This is an automated email from the ASF dual-hosted git repository.
mboehm7 pushed a commit to branch main
in repository https://gitbox.apache.org/repos/asf/systemds.git
The following commit(s) were added to refs/heads/main by this push:
new 0fd44182e4 [SYSTEMDS-3582] Performance decisionTree/randomForest
(max_dataratio)
0fd44182e4 is described below
commit 0fd44182e48a3c8342ff557629ef3ac95f86e7cc
Author: Matthias Boehm <[email protected]>
AuthorDate: Thu Jun 15 12:48:49 2023 +0200
[SYSTEMDS-3582] Performance decisionTree/randomForest (max_dataratio)
The existing decisionTree/randomForest implementation used a vectorized
evaluation of split candidate values via a single matrix multiplication
and indicator vectors while working with a read-only feature matrix. The
advantage of this approach is avoiding large allocations and evictions
because we have to keep datasets for all active nodes around.
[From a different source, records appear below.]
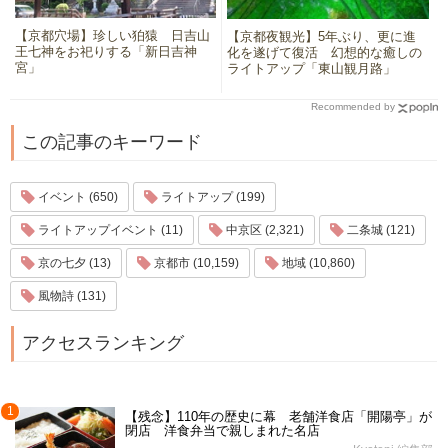
【京都穴場】珍しい狛猿 日吉山
【京都夜観光】5年ぶり、更に進
王七神をお祀りする「新日吉神
化を遂げて復活 幻想的な癒しの
宮」
ライトアップ「東山観月路」
Recommended by
この記事のキーワード
イベント (650)
ライトアップ (199)
ライトアップイベント (11)
中京区 (2,321)
二条城 (121)
京の七夕 (13)
京都市 (10,159)
地域 (10,860)
風物詩 (131)
アクセスランキング
1
【残念】110年の歴史に幕 老舗洋食店「開陽亭」が
閉店 洋食弁当で親しまれた名店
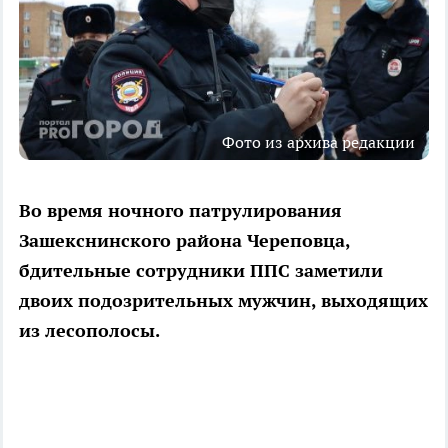
Фото из архива редакции
Во время ночного патрулирования
Зашекснинского района Череповца,
бдительные сотрудники ППС заметили
двоих подозрительных мужчин, выходящих
из лесополосы.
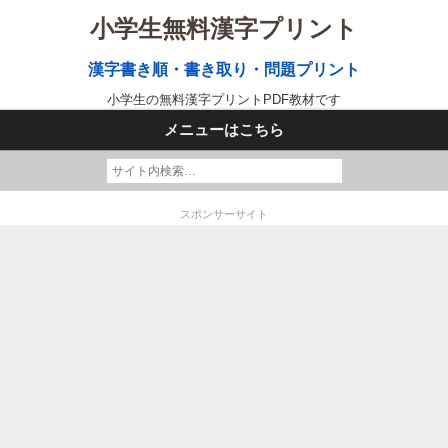
小学生無料漢字プリント
漢字書き順・書き取り・問題プリント
小学生の無料漢字プリントPDF教材です
メニューはこちら
スポンサーサイト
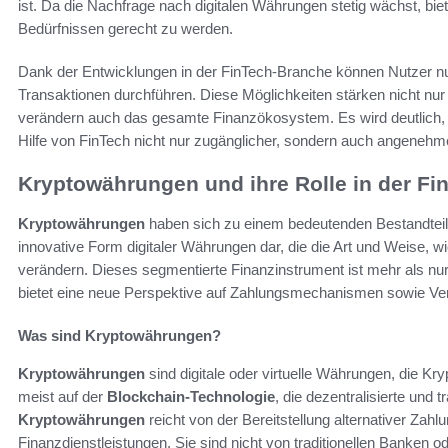
ist. Da die Nachfrage nach digitalen Währungen stetig wächst, b
Bedürfnissen gerecht zu werden.
Dank der Entwicklungen in der FinTech-Branche können Nutzer nu
Transaktionen durchführen. Diese Möglichkeiten stärken nicht nu
verändern auch das gesamte Finanzökosystem. Es wird deutlich,
Hilfe von FinTech nicht nur zugänglicher, sondern auch angenehme
Kryptowährungen und ihre Rolle in der Fi
Kryptowährungen
haben sich zu einem bedeutenden Bestandteil 
innovative Form digitaler Währungen dar, die die Art und Weise, 
verändern. Dieses segmentierte Finanzinstrument ist mehr als nur
bietet eine neue Perspektive auf Zahlungsmechanismen sowie V
Was sind Kryptowährungen?
Kryptowährungen
sind digitale oder virtuelle Währungen, die Kr
meist auf der
Blockchain-Technologie
, die dezentralisierte und
Kryptowährungen
reicht von der Bereitstellung alternativer Zah
Finanzdienstleistungen. Sie sind nicht von traditionellen Banken o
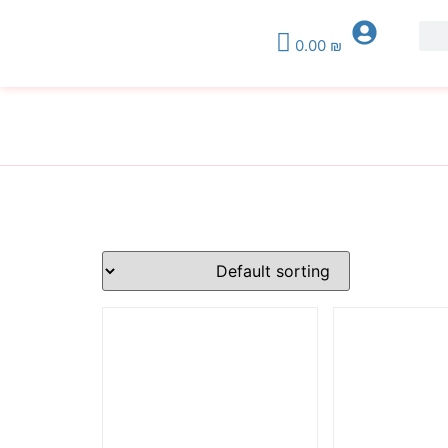
0.00
₪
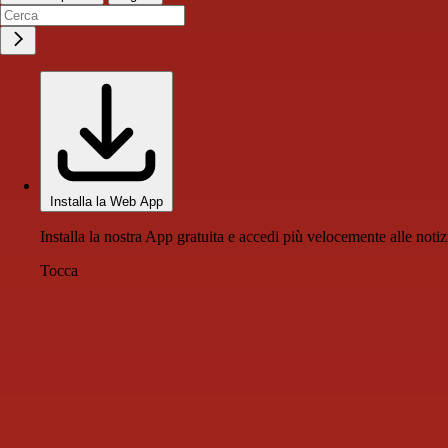
Installa la Web App
Installa la nostra App gratuita e accedi più velocemente alle notiz
Tocca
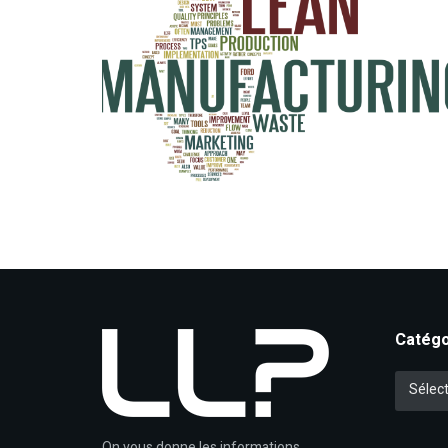
Catégo
Catégori
Sélect
On vous donne les informations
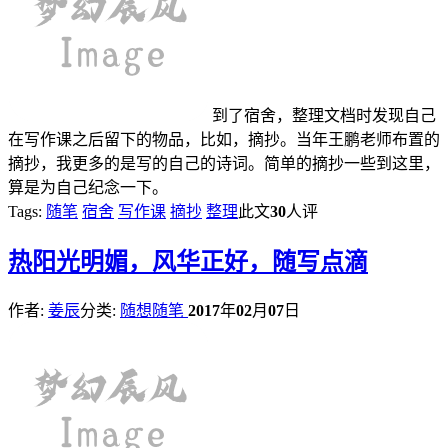
到了宿舍，整理文档时发现自己
在写作课之后留下的物品，比如，摘抄。当年王鹏老师布置的
摘抄，我更多的是写的自己的诗词。简单的摘抄一些到这里，
算是为自己纪念一下。
Tags:
随笔
宿舍
写作课
摘抄
整理
此文
30
人评
热
阳光明媚，风华正好，随写点滴
作者:
姜辰
分类:
随想随笔
2017
年
02
月
07
日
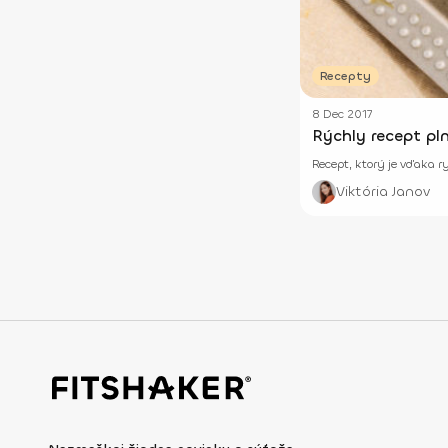
Recepty
8 Dec 2017
Rýchly recept pl
Recept, ktorý je vďaka 
Viktória Janov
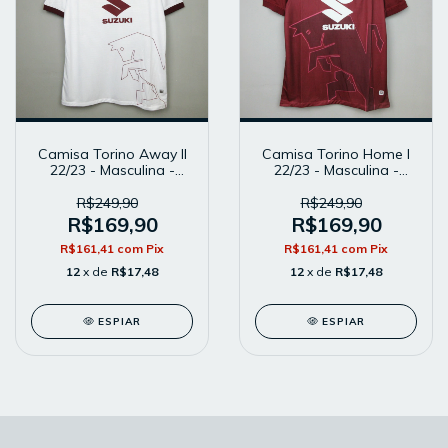
Camisa Torino Away II
Camisa Torino Home I
22/23 - Masculina -
22/23 - Masculina -
Modelo Torcedor -
Modelo Torcedor -
Branca
Vinho
R$249,90
R$249,90
R$169,90
R$169,90
R$161,41
com
Pix
R$161,41
com
Pix
12
x de
R$17,48
12
x de
R$17,48
ESPIAR
ESPIAR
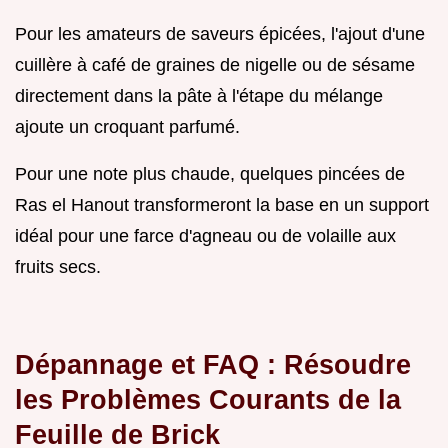
Pour les amateurs de saveurs épicées, l'ajout d'une
cuillère à café de graines de nigelle ou de sésame
directement dans la pâte à l'étape du mélange
ajoute un croquant parfumé.
Pour une note plus chaude, quelques pincées de
Ras el Hanout transformeront la base en un support
idéal pour une farce d'agneau ou de volaille aux
fruits secs.
Dépannage et FAQ : Résoudre
les Problèmes Courants de la
Feuille de Brick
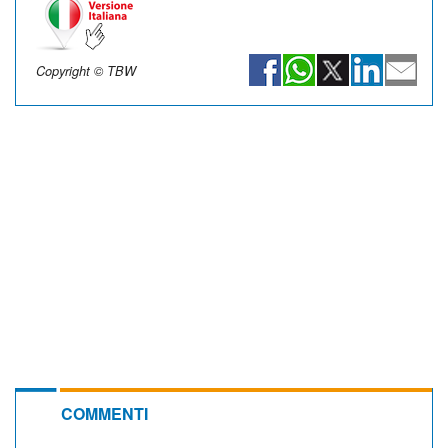
Copyright © TBW
COMMENTI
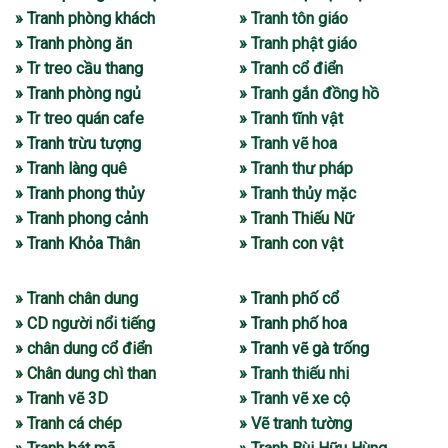
» Tranh phòng khách
» Tranh tôn giáo
» Tranh phòng ăn
» Tranh phật giáo
» Tr treo cầu thang
» Tranh cổ điển
» Tranh phòng ngủ
» Tranh gắn đồng hồ
» Tr treo quán cafe
» Tranh tĩnh vật
» Tranh trừu tượng
» Tranh vẽ hoa
» Tranh làng quê
» Tranh thư pháp
» Tranh phong thủy
» Tranh thủy mặc
» Tranh phong cảnh
» Tranh Thiếu Nữ
» Tranh Khỏa Thân
» Tranh con vật
» Tranh chân dung
» Tranh phố cổ
» CD người nổi tiếng
» Tranh phố hoa
» chân dung cổ điển
» Tranh vẽ gà trống
» Chân dung chì than
» Tranh thiếu nhi
» Tranh vẽ 3D
» Tranh vẽ xe cộ
» Tranh cá chép
» Vẽ tranh tường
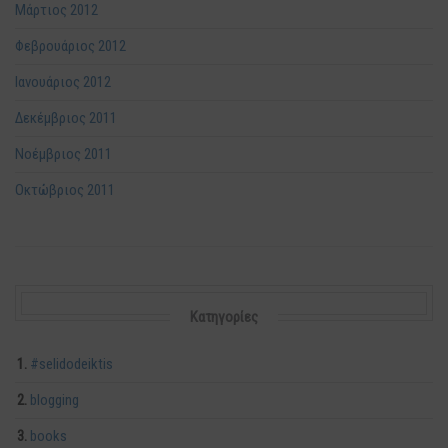
Μάρτιος 2012
Φεβρουάριος 2012
Ιανουάριος 2012
Δεκέμβριος 2011
Νοέμβριος 2011
Οκτώβριος 2011
Kατηγορίες
#selidodeiktis
blogging
books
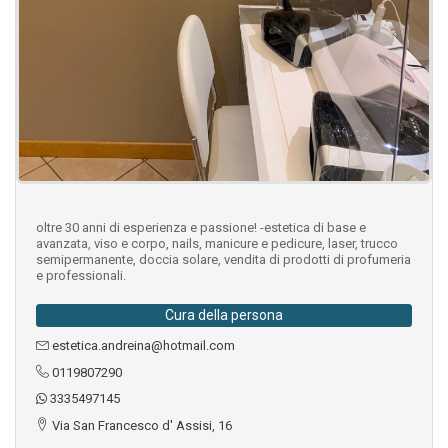
oltre 30 anni di esperienza e passione! -estetica di base e
avanzata, viso e corpo, nails, manicure e pedicure, laser, trucco
semipermanente, doccia solare, vendita di prodotti di profumeria
e professionali.
Cura della persona
estetica.andreina@hotmail.com
0119807290
3335497145
Via San Francesco d' Assisi, 16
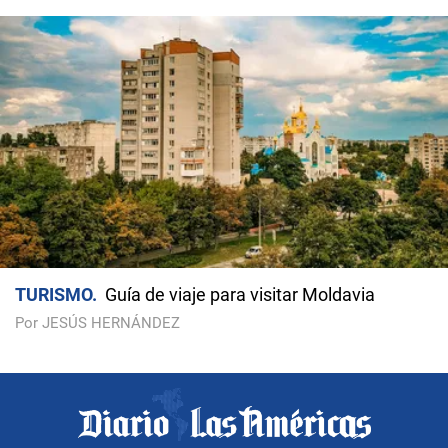
TURISMO
Guía de viaje para visitar Moldavia
Por JESÚS HERNÁNDEZ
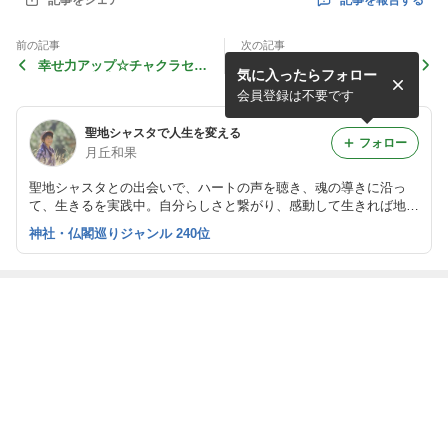
記事をシェア
前の記事
次の記事
幸せ力アップ☆チャクラセミ
【大阪】エンジェルカード初
気に入ったらフォロー
ナーのご報告
心者講習会、盛況に終了しま
した♪
会員登録は不要です
聖地シャスタで人生を変える
フォロー
月丘和果
聖地シャスタとの出会いで、ハートの声を聴き、魂の導きに沿っ
て、生きるを実践中。自分らしさと繋がり、感動して生きれば地球
は、ずっと面白い！沖縄とアメリカ・シャスタ山を行き来し、ライ
神社・仏閣巡りジャンル 240位
フワークを生きる楽しさを伝える。沖縄県北部やんばる在住。
最近の画像つき記事
とんでもなく大
愛情餓鬼と遊
聖地シャスタが
感謝が巡るお金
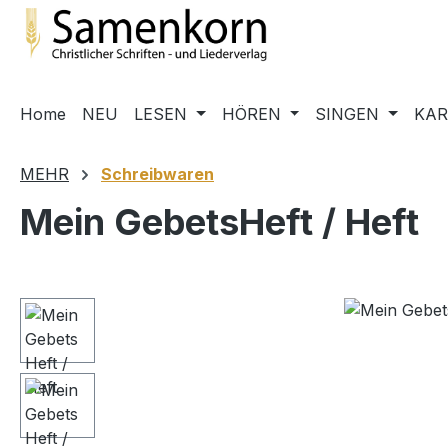
m Hauptinhalt springen
Zur Suche springen
Zur Hauptnavigation springen
Home
NEU
LESEN
HÖREN
SINGEN
KA
MEHR
Schreibwaren
Mein GebetsHeft / Heft
Bildergalerie überspringen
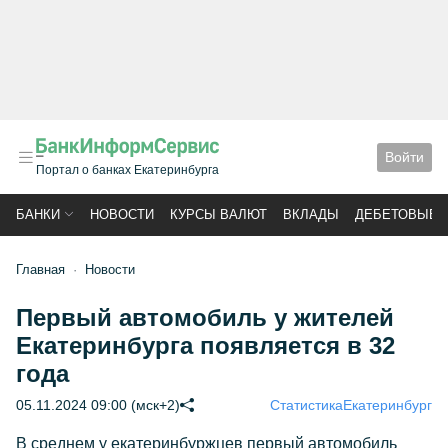
Войти
Портал о банках Екатеринбурга
БАНКИ
НОВОСТИ
КУРСЫ ВАЛЮТ
ВКЛАДЫ
ДЕБЕТОВЫЕ 
Главная
Новости
Первый автомобиль у жителей
Екатеринбурга появляется в 32
года
05.11.2024 09:00 (мск+2)
Статистика
Екатеринбург
В среднем у екатеринбуржцев первый автомобиль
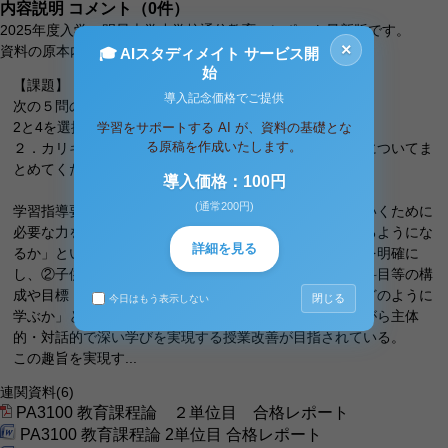
内容説明
コメント（0件）
2025年度入学、明星大学小学校通信教育、レポート最新版です。
×
資料の原本内容
🎓 AIスタディメイト サービス開
始
【課題】
導入記念価格でご提供
次の５問の中から２問を選択し、解答してください。
2と4を選択し、記述します。
学習をサポートする AI が、資料の基礎とな
る原稿を作成いたします。
２．カリキュラム・マネジメントの必要性と三つの側面についてま
とめてください。
導入価格：100円
(通常200円)
学習指導要領では、子供たちが新しい時代を切り拓いていくために
必要な力を育成するためには、①子供たちが「何ができるようにな
詳細を見る
るか」という視点から育成を目指す資質・能力の在り方を明確に
し、②子供たちが「何を学ぶか」という視点から教科・科目等の構
成や目標・内容などを見直すとともに、③子供たちが「どのように
閉じる
今日はもう表示しない
学ぶか」という視点から単元などのまとまりを見通しながら主体
的・対話的で深い学びを実現する授業改善が目指されている。
この趣旨を実現す...
連関資料
(6)
PA3100 教育課程論 ２単位目 合格レポート
PA3100 教育課程論 2単位目 合格レポート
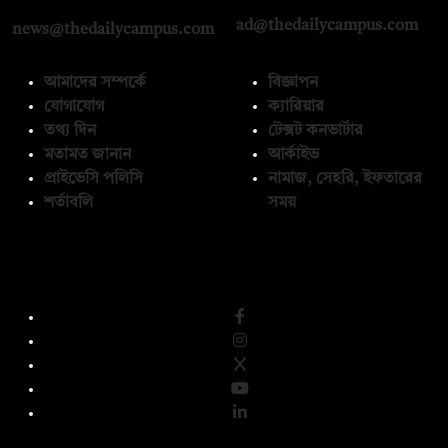
ad@thedailycampus.com
news@thedailycampus.com
আমাদের সম্পর্কে
বিজ্ঞাপন
যোগাযোগ
ক্যারিয়ার
তথ্য দিন
টেক্সট কনভার্টার
মতামত জানান
আর্কাইভ
প্রাইভেসি পলিসি
নামাজ, সেহরি, ইফতারের
শর্তাবলি
সময়
অনুসরণ করুন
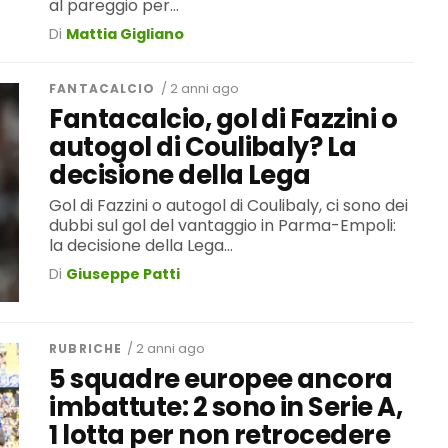
al pareggio per...
Di
Mattia Gigliano
FANTACALCIO
/ 2 anni ago
Fantacalcio, gol di Fazzini o
autogol di Coulibaly? La
decisione della Lega
Gol di Fazzini o autogol di Coulibaly, ci sono dei
dubbi sul gol del vantaggio in Parma-Empoli:
la decisione della Lega...
Di
Giuseppe Patti
RUBRICHE
/ 2 anni ago
5 squadre europee ancora
imbattute: 2 sono in Serie A,
1 lotta per non retrocedere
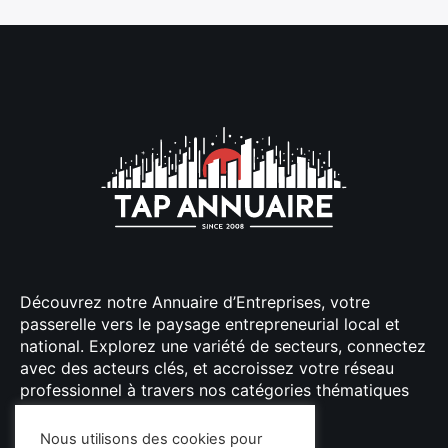
Découvrez notre Annuaire d’Entreprises, votre
passerelle vers le paysage entrepreneurial local et
national. Explorez une variété de secteurs, connectez
avec des acteurs clés, et accroissez votre réseau
professionnel à travers nos catégories thématiques
bien organisées.
Nous utilisons des cookies pour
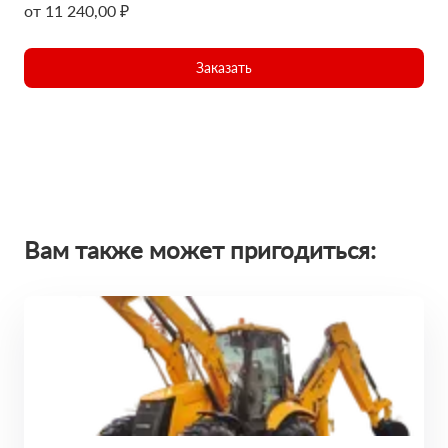
от 11 240,00 ₽
Заказать
Вам также может пригодиться:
However, because the one-hot encoded feature matrix is usually sparse,
row extraction on MCSR is actually a very fast shallow-copy without
much additional memory consumption (if live variables fit in the buffer
pool and we're running local operations). Accordingly, we now introduce
optional compaction via a max_dataratio parameter. Whenever the number
of active rows r in a sub-tree are less than data_maxratio*nrow(X) where
X is the last materialized matrix, we perform this on-demand compaction.
That way, we have full flexibility to parameter decisionTrees and
randomForest as needed.
Running the test suite BuiltinDecisionTreeRealDataTest (containing 12
configurations of decisionTree/randomForest on real datasets) with
different max_dataratio configurations shows substantial improvements
on the full testsuite and EEG as the most expensive scenario:
Old Baseline (0.0): 61.4s / 21.4s
max_dataratio = 0.01: 48.2s / 13.6s
max_dataratio = 0.1: 37.6s / 10.8s
max_dataratio = 0.25: 33.0s / 8.7s
max_dataratio = 1.0: 30.2s / 7.4s
As a robust default configuration we use 0.25 (compaction whenever the
node data is less than 1/4 of the parent materialized size).
---
scripts/builtin/decisionTree.dml | 36 +++++++++++++++++++++++++++---------
1 file changed, 27 insertions(+), 9 deletions(-)
diff --git a/scripts/builtin/decisionTree.dml b/scripts/builtin/decisionTree.dml
index 41ba72e024..c128f094c9 100644
--- a/scripts/builtin/decisionTree.dml
+++ b/scripts/builtin/decisionTree.dml
@@ -55,6 +55,12 @@
# candidates at tree nodes: m = ceil(num_features^max_features)
# max_values Parameter controlling the number of values per feature used
# as split candidates: nb = ceil(num_values^max_values)
+# max_dataratio Parameter in [0,1] controlling when to materialize data
+# subsets of X and y on node splits. When set to 0, we always
+# scan the original X and y, which has the benefit of avoiding
+# the allocation and maintenance of data for all active nodes.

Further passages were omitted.